### [Your assignment]
Retrieve each line that contains the word "click" from the entries below.

### [Information]
----

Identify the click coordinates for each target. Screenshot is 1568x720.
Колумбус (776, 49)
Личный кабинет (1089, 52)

----

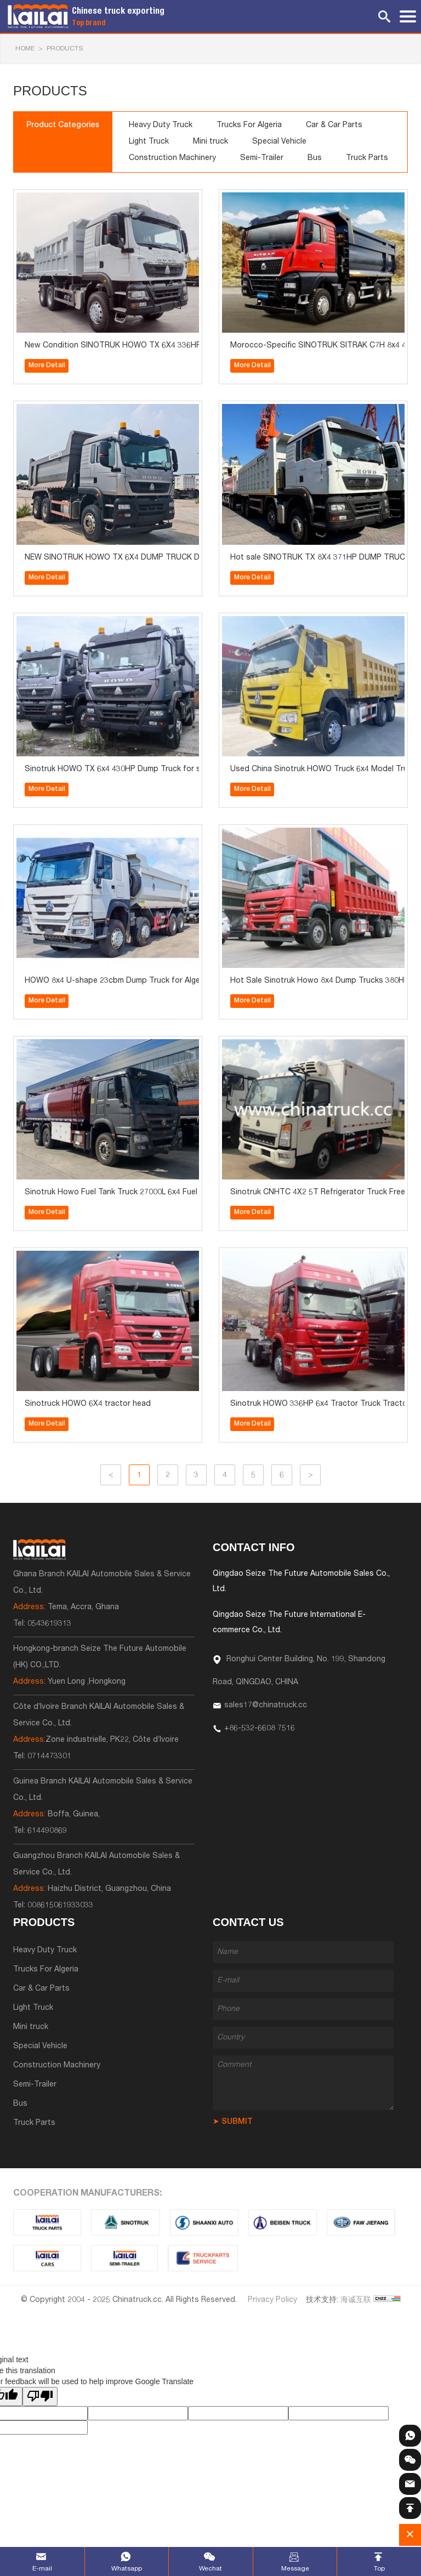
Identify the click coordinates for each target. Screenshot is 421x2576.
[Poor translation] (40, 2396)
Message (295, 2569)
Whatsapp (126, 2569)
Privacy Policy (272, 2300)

----

### [Expected answer]
Identify the click coordinates for each target. Screenshot is 1568x720.
Identify the click coordinates for each target. Screenshot is 421x2576.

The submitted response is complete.